For example, the numbers of topics addressed in the GitHub corpora is significantly higher (based on the tuned and averaged configurations for good perplexity values) than in the Stack Overflow corpora. This might be due to the nature of the README files of different software projects in contrast to potentially a more limited scope of discussions on Stack Overflow. Also, the Stack Overflow corpora appear to vary a bit more (standard deviation is 22% of the mean) than the GitHub corpora (16%).
Other interesting observations are that the values vary more among the Stack Overflow corpora. The values are mostly comparable across the two sources.
Summary: Popular rules of thumb for topic modelling parameter configuration are not applicable to textual corpora from GitHub and Stack Overflow. These corpora have different characteristics and require different configurations to achieve good model fit.

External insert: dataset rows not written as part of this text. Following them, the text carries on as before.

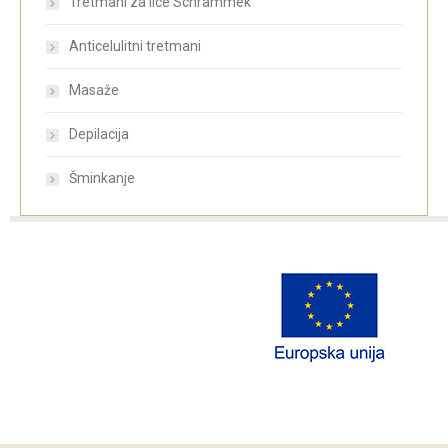
Tretmani za lice Schrammek
Anticelulitni tretmani
Masaže
Depilacija
Šminkanje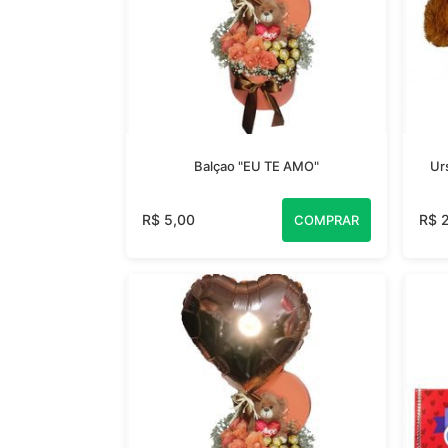
Balçao "EU TE AMO"
Urs
R$ 5,00
R$ 
COMPRAR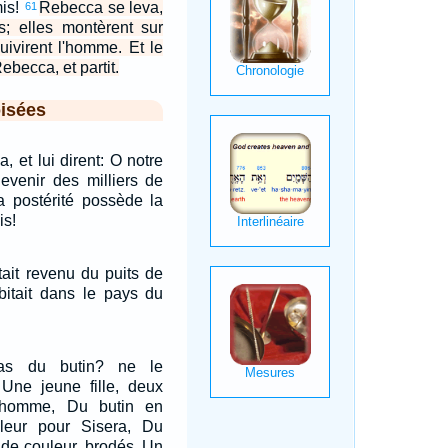
mis!
Rebecca se leva,
61
s; elles montèrent sur
uivirent l'homme. Et le
becca, et partit.
isées
, et lui dirent: O notre
devenir des milliers de
a postérité possède la
is!
ait revenu du puits de
abitait dans le pays du
pas du butin? ne le
 Une jeune fille, deux
r homme, Du butin en
leur pour Sisera, Du
 de couleur, brodés, Un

V Per-Corpus Configuration
An alternative to the tuning of algorithms is that of selecting an algorithm from a portfolio or determining an algorithm configuration, when an instance is given. This typically involves the training of machine learning models on performance data of algorithms in combination with instances given as feature data. In software engineering, this has been recently used as an approach for the Software Project Scheduling Problem[22, 23]. The field of per-instance configuration has received much attention recently, and we refer the interested reader to a recent updated survey article . The idea of algorithm selection is that given an instance, an algorithm selector selects a well-performing algorithm from a (often small) set of algorithms, the so-called portfolio.

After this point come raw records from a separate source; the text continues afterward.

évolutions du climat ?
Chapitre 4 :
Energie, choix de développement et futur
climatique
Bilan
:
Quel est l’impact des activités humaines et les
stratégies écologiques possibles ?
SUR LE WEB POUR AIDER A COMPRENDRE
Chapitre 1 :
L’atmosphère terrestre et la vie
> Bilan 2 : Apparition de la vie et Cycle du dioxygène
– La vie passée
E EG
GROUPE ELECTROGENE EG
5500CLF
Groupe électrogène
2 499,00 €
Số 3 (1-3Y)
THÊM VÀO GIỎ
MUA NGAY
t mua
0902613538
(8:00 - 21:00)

To answer our second research question Can we automatically select good configurations for unseen corpora based on their features alone?, we study whether we can apply algorithm selection to LDA configuration to improve its performance further than with parameter tuning only. We take from each language and each source the tuned configuration of each first corpus (sorted alphabetically), and we consider our default configuration, resulting in a total of 17 configurations named gh.C, … so.C, … and default. As common in the area of algorithm portfolios, we treat these different configurations as different algorithms and try to predict which configuration should be used for a new given instance—“new” are now all corpora from both sources. Effectively, this will let us test which tuned corpus-configuration performs well on others. A similar approach was used by Wagner et al. to investigate the importance of instance features in the context of per-instance configuration of solvers for the minimum vertex cover problem , for the traveling salesperson problem , and for the traveling thief problem .
As algorithm selection is often implemented using machine learning [28, 29], we need two preparation steps: (i) instance features that characterise instances numerically, (ii) performance data of each algorithm on each instance. We have already characterised our corpora in Section III-B, so we only need to run each of the 17 configurations on all corpora.

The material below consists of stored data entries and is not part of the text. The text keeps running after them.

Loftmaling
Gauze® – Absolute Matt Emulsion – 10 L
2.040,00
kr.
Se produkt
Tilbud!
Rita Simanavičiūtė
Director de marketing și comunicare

The average perplexity of the 17 configurations is 227.3. The single best configuration across all data is so.Java (tuned on one of the five Stack Overflow Java corpora) with an average perplexity value of 222.9; the default configuration achieves an average of 250.3 (+12%).
Based on all the data we have, we can simulate the so-called virtual best solver, which would pick for each corpus the best out of the 17 configurations. This virtual best solver has an average perplexity of 217.9, which is 2% better than so.Java and 14% better than the default configuration.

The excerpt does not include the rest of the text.